(Records for this task begins)
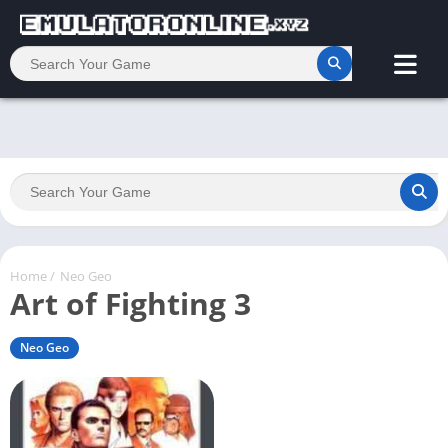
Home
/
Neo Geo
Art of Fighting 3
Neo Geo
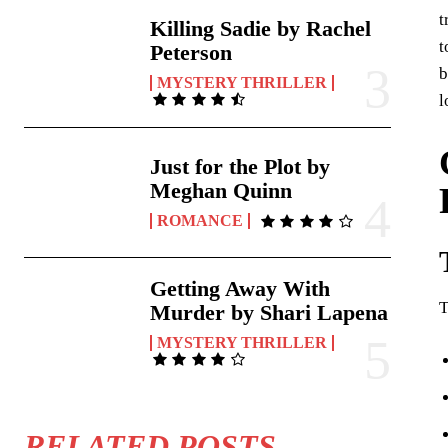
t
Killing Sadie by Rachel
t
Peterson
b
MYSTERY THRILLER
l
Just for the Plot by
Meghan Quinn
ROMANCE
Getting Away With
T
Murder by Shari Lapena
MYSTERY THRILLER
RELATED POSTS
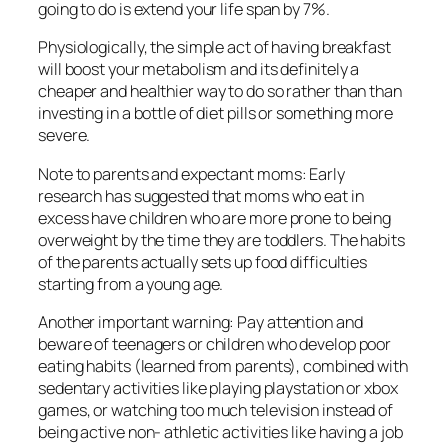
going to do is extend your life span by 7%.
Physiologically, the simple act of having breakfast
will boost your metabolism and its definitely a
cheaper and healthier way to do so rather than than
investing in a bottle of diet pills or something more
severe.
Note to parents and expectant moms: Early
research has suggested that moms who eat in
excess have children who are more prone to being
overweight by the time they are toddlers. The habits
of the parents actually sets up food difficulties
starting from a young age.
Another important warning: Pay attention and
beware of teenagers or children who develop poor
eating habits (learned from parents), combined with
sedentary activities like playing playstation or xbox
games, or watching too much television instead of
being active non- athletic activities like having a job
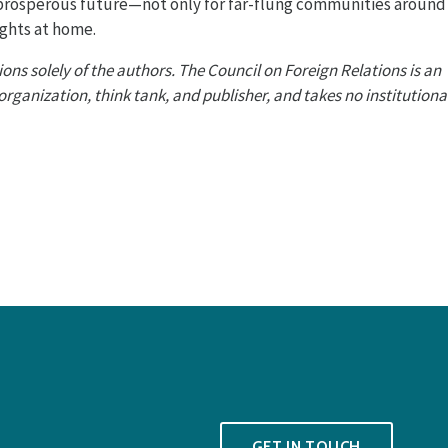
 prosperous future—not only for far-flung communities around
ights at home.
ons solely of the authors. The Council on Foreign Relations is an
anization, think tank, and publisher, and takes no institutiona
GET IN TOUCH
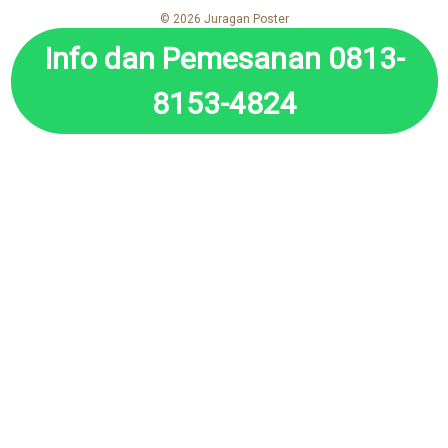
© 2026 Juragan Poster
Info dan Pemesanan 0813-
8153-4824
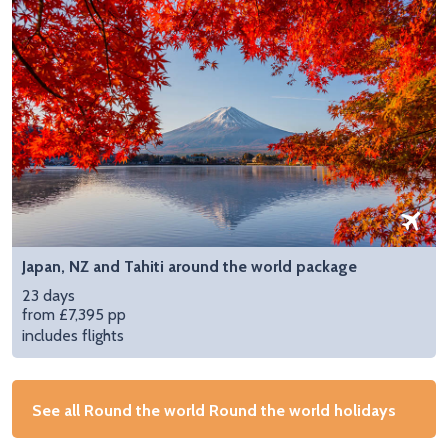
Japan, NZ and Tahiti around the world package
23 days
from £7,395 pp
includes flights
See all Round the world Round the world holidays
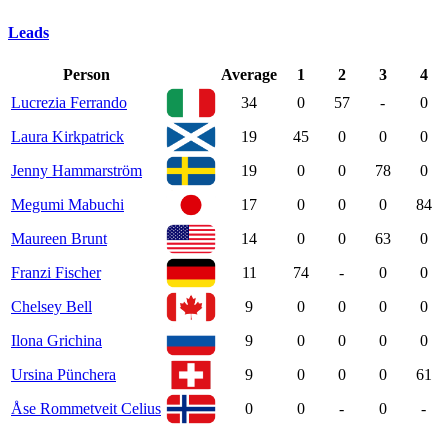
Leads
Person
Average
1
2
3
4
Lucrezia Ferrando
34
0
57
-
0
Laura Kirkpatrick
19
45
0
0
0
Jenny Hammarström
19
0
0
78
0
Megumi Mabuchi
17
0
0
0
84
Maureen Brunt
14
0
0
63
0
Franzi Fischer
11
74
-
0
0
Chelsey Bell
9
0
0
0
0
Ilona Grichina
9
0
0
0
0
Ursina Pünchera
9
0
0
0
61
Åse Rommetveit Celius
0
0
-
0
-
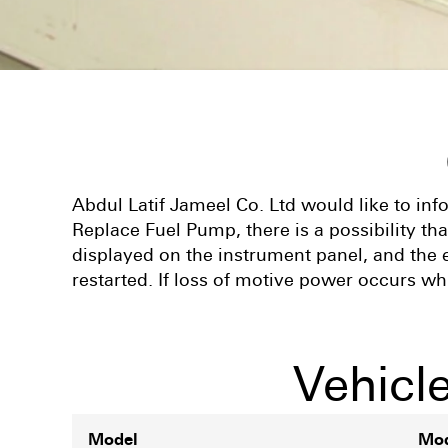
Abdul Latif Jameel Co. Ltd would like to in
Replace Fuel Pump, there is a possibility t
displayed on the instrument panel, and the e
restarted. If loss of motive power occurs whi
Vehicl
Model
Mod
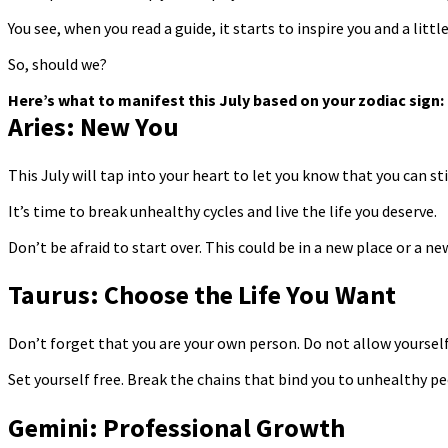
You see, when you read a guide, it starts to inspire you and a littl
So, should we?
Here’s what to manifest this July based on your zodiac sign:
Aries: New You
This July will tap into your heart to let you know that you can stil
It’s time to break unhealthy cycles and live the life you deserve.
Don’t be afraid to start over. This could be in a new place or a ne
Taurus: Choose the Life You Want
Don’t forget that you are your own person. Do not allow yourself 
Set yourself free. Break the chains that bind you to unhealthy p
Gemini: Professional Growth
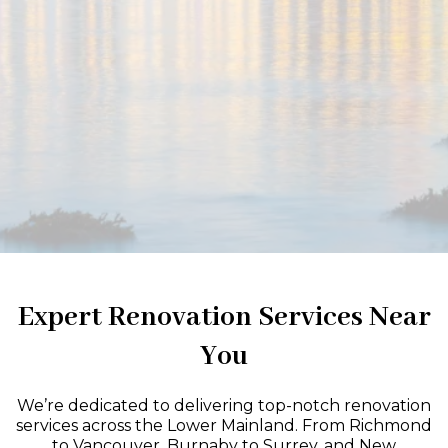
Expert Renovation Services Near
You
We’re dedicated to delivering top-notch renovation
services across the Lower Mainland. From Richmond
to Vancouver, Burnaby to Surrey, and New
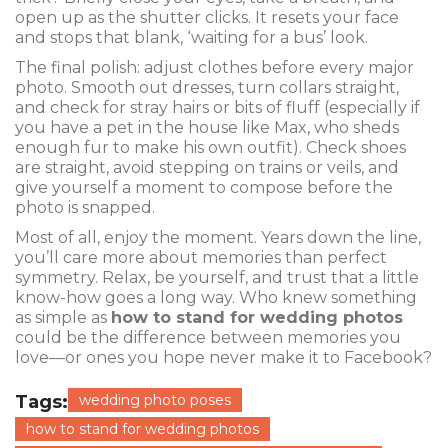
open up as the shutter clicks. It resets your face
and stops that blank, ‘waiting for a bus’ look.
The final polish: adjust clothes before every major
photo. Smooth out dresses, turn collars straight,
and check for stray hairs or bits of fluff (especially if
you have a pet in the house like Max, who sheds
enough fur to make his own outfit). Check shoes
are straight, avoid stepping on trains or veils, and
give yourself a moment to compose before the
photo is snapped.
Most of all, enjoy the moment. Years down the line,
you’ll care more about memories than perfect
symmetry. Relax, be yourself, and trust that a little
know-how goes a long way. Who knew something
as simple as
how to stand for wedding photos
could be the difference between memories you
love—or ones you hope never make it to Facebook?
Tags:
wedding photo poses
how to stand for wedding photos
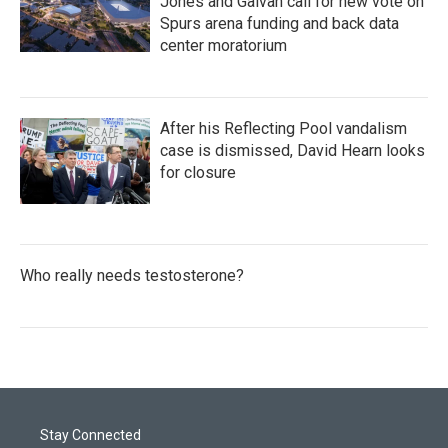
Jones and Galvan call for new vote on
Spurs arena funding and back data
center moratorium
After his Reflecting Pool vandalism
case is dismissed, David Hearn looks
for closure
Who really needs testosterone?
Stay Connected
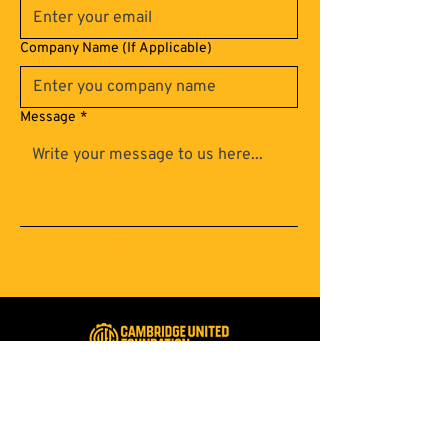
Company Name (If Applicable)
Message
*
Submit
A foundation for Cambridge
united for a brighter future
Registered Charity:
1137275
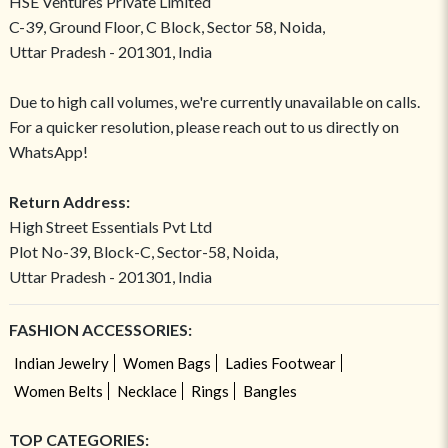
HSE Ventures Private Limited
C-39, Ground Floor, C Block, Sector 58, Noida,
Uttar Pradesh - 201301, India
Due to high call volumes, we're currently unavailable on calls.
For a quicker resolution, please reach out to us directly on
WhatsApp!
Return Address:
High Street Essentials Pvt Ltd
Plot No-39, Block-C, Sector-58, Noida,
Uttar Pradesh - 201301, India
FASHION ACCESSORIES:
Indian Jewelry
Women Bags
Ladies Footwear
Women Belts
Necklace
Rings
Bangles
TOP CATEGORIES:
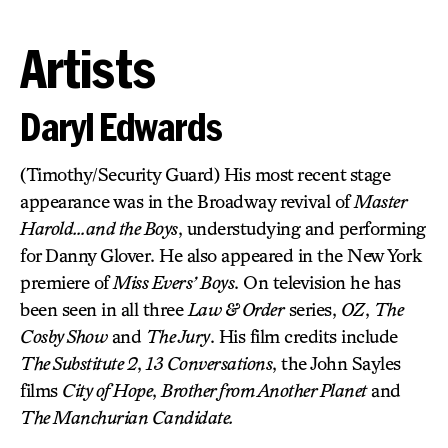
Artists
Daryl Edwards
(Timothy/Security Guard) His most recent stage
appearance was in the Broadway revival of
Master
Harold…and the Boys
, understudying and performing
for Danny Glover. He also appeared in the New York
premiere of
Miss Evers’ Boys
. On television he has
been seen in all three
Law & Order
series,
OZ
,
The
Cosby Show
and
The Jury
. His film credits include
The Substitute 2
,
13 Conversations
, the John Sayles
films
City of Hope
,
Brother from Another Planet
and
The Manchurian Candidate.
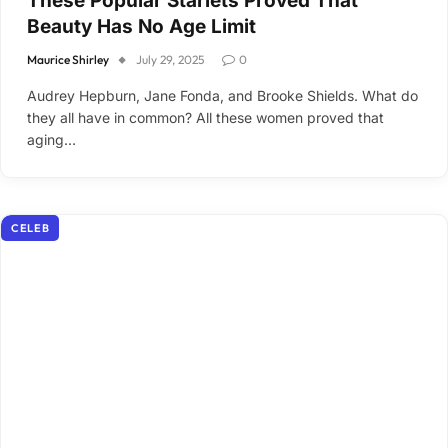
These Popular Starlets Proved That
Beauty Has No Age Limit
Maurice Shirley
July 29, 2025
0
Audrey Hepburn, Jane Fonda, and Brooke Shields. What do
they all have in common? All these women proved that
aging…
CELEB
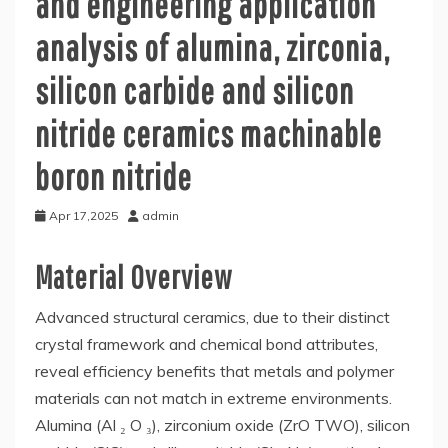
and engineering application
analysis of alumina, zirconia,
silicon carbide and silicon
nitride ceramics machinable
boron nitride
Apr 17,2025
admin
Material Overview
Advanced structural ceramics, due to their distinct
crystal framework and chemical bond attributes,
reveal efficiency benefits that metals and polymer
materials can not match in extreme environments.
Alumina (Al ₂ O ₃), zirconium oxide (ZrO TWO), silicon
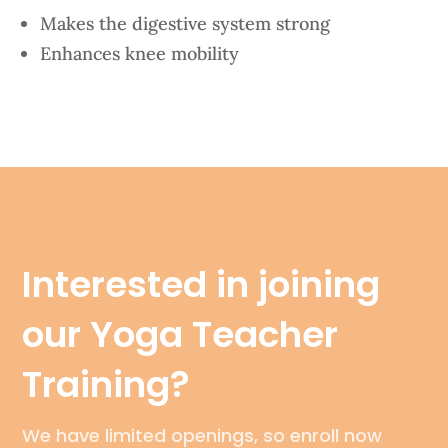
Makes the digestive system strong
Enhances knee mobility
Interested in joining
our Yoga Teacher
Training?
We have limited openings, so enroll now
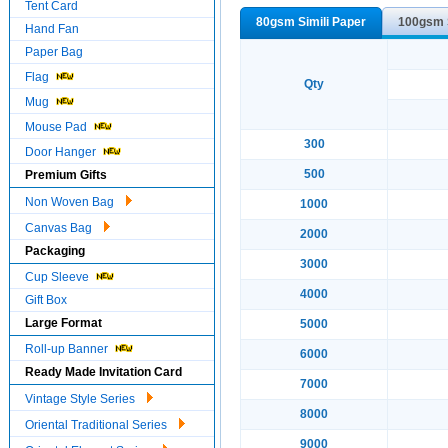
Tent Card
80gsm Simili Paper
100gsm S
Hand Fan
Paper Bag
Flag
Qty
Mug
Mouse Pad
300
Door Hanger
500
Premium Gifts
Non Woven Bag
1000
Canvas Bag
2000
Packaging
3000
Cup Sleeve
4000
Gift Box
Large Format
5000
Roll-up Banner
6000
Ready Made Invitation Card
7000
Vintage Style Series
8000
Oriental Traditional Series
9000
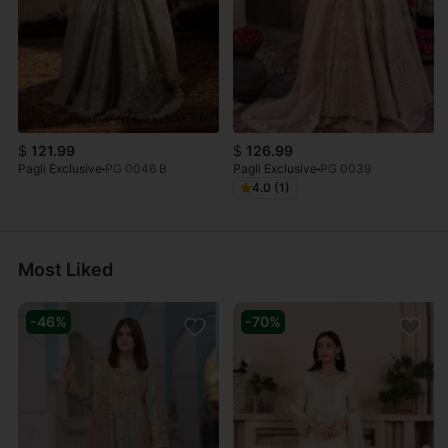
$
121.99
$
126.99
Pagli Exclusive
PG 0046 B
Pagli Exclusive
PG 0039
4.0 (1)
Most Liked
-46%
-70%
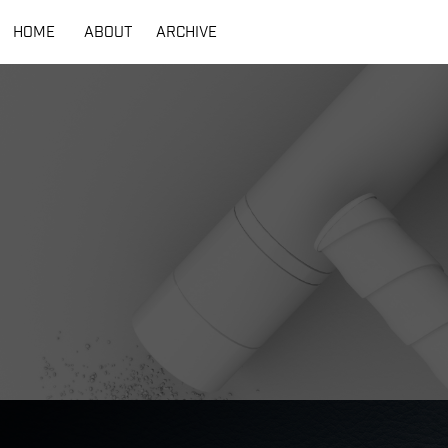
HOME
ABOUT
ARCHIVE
(Records for this task ends)
» **Problem requirements**
Wherever a line in the records contains the word "than", copy that line.

» **Your solution**
cheaper and healthier way to do so rather than than
you’ll care more about memories than perfect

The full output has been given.